Adaptability is a key weapon in the arsenal of any business. After all, those organisations that fail to have a little breathing room in their practices will likely limit their success. In terms of enterprise technology, scalability is always being talked about as a must.
While it's easy to see why malleability is crucial in terms of wider infrastructure, how can it be equated to better business intelligence?
Strategic, real-time decisions
Edge analytics is a new kind of data interpretation that's centred on being situational, allowing the company to make decisions in real-time.
In the simplest terms, edge analytics possess three characteristics, according to Gartner:
- Advanced. They utilise predictive algorithms to allow businesses to make assessments on what has – or will – happen.
- Pervasive. Edge analytics are embedded across the entirety of the company. As a result, they offer more encompassing insights.
- Invisible. Linked with the above, they operate autonomously and in the background, providing a constant stream of mission critical information.

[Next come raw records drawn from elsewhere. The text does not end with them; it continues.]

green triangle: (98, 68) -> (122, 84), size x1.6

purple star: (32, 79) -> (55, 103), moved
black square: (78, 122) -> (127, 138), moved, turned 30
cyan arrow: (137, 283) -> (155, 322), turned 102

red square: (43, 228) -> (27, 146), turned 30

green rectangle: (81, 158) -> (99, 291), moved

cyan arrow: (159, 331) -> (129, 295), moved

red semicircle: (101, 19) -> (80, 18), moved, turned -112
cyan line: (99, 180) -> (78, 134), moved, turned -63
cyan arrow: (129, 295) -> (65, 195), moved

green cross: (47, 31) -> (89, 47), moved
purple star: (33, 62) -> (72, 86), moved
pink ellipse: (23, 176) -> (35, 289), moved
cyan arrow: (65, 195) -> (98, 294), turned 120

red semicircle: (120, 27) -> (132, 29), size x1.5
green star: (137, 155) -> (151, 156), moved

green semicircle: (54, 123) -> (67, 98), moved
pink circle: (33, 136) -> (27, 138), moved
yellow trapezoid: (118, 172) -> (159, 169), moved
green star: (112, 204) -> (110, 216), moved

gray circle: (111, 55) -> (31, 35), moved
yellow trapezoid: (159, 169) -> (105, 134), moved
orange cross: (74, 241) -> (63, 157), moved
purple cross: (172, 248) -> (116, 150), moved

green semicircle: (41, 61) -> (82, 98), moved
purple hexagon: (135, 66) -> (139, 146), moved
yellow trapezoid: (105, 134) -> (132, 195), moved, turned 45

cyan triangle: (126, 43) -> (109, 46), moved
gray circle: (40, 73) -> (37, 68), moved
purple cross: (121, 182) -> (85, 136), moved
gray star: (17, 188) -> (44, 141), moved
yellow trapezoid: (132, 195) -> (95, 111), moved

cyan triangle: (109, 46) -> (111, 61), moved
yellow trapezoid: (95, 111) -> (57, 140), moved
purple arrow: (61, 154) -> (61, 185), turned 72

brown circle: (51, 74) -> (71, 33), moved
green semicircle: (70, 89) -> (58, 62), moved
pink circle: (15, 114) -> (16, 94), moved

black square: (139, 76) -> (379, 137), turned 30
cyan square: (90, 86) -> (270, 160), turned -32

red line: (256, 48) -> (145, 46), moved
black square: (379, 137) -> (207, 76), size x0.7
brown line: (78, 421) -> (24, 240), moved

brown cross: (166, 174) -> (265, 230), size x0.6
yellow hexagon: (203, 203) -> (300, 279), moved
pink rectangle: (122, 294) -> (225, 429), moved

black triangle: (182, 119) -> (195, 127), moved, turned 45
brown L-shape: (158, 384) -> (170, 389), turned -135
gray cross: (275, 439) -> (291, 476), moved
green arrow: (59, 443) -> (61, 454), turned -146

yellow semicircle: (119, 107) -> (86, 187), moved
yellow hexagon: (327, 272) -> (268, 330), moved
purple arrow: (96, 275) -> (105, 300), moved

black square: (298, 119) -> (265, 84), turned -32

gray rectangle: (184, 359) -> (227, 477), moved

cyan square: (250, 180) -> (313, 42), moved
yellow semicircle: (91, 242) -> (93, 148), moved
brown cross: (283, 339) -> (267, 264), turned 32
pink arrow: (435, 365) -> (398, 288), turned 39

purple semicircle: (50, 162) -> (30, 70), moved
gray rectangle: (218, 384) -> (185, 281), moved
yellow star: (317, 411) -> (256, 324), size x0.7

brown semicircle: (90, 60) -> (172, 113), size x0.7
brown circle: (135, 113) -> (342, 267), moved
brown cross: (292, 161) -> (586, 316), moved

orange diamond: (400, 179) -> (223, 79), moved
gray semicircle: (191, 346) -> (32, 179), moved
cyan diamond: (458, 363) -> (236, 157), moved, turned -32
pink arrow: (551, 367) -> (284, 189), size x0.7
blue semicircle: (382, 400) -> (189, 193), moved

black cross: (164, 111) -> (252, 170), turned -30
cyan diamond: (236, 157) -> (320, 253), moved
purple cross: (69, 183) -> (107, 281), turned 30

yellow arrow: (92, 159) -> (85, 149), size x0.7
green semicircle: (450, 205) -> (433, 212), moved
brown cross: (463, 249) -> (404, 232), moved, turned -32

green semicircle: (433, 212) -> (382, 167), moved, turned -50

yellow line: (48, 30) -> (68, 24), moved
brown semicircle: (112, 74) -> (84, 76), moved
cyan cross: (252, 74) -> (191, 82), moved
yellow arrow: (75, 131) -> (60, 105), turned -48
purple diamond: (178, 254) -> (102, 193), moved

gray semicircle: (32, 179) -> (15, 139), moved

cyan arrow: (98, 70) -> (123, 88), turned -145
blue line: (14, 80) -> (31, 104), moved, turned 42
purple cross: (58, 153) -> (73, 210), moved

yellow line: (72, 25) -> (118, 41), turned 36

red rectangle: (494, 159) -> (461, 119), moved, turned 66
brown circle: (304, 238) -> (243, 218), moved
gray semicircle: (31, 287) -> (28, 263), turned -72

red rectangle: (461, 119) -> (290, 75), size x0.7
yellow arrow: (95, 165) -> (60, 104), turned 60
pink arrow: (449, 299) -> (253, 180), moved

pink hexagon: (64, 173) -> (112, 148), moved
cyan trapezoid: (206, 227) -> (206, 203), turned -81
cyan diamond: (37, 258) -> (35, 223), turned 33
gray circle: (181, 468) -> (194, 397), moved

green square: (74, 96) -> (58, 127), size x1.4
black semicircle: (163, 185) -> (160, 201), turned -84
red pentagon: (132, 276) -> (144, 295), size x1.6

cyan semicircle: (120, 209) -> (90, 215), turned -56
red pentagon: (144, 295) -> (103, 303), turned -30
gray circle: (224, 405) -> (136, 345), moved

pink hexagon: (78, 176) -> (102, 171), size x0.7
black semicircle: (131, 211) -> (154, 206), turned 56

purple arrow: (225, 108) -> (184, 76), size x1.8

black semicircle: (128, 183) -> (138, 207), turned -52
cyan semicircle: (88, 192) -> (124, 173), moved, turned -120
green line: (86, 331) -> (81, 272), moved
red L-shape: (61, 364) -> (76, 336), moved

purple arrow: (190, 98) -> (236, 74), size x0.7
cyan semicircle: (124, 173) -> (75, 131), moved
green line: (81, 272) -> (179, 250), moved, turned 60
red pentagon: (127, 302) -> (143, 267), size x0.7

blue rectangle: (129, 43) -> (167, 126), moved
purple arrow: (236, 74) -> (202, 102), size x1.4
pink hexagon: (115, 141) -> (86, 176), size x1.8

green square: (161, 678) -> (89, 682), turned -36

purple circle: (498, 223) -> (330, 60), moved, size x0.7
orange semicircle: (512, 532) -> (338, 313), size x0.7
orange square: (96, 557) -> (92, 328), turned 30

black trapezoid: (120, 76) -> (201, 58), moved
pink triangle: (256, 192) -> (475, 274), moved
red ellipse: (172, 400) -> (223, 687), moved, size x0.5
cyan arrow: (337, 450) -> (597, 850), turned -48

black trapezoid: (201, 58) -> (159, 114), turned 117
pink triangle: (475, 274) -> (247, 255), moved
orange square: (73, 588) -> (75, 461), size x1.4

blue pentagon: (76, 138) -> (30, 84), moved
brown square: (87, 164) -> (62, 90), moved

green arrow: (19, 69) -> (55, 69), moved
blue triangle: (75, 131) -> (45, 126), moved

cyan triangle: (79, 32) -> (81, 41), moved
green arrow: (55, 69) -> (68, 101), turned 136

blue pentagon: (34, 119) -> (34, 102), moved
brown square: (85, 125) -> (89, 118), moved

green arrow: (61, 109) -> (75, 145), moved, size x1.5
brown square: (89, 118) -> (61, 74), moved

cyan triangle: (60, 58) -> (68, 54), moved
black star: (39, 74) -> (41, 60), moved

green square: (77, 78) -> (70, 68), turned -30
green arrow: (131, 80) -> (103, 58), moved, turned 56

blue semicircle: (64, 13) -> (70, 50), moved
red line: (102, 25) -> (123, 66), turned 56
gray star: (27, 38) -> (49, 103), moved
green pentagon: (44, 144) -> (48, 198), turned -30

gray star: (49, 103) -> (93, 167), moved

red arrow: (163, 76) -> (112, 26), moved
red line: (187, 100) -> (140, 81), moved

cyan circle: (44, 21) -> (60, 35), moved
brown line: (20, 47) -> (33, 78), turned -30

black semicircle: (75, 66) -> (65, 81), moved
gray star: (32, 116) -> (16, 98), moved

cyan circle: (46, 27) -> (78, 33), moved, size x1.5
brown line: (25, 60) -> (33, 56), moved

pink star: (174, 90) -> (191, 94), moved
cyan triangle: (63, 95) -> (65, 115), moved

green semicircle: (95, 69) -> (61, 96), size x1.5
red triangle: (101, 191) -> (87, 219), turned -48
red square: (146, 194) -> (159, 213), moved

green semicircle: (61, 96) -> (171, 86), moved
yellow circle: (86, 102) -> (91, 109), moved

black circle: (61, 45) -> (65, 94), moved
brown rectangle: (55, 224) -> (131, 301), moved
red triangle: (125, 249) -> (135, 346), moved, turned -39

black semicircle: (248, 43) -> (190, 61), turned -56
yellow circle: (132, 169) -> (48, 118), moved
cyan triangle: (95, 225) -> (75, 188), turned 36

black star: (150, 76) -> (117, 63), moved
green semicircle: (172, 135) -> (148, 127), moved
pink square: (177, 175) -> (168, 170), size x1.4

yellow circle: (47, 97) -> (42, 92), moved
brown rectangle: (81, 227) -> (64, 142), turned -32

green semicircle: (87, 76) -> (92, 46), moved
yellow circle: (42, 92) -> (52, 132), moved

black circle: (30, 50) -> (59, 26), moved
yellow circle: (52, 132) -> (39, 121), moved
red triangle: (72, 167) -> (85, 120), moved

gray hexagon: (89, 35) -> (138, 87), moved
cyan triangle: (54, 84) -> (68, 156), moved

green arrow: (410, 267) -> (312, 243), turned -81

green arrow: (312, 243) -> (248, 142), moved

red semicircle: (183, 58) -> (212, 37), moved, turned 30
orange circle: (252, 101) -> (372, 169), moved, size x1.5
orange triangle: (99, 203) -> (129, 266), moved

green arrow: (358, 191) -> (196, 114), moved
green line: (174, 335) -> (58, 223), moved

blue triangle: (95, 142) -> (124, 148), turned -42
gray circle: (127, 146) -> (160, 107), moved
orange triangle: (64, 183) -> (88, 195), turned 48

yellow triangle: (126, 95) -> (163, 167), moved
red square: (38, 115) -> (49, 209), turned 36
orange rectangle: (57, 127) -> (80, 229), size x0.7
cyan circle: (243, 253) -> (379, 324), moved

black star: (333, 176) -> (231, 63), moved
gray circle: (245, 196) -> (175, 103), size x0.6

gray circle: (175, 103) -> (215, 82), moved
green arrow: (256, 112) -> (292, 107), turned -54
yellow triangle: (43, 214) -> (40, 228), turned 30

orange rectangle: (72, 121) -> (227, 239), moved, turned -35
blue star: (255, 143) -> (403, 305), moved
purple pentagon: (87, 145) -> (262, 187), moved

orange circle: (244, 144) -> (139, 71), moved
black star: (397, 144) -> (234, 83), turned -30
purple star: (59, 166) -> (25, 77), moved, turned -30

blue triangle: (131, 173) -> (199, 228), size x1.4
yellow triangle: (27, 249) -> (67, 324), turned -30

Edge analytics and strategy
As research from McKinsey & Company pointed out, the best strategic planning processes will highlight the critical decisions that the business has to make. This is where edge analytics come into their own.
Not only will more advanced and encompassing data processing allow enterprises to garner better insights, they will be able to do so more quickly, too.
Of course, this will mean that organisations have to update their infrastructures to ensure they have the right tools in place, but the costs of doing so will likely be outweighed by the eventual gains.
While there is constantly chatter about the latest and greatest that business intelligence has to offer, if more companies begin to embrace edge analytics, it will likely become the norm going forward.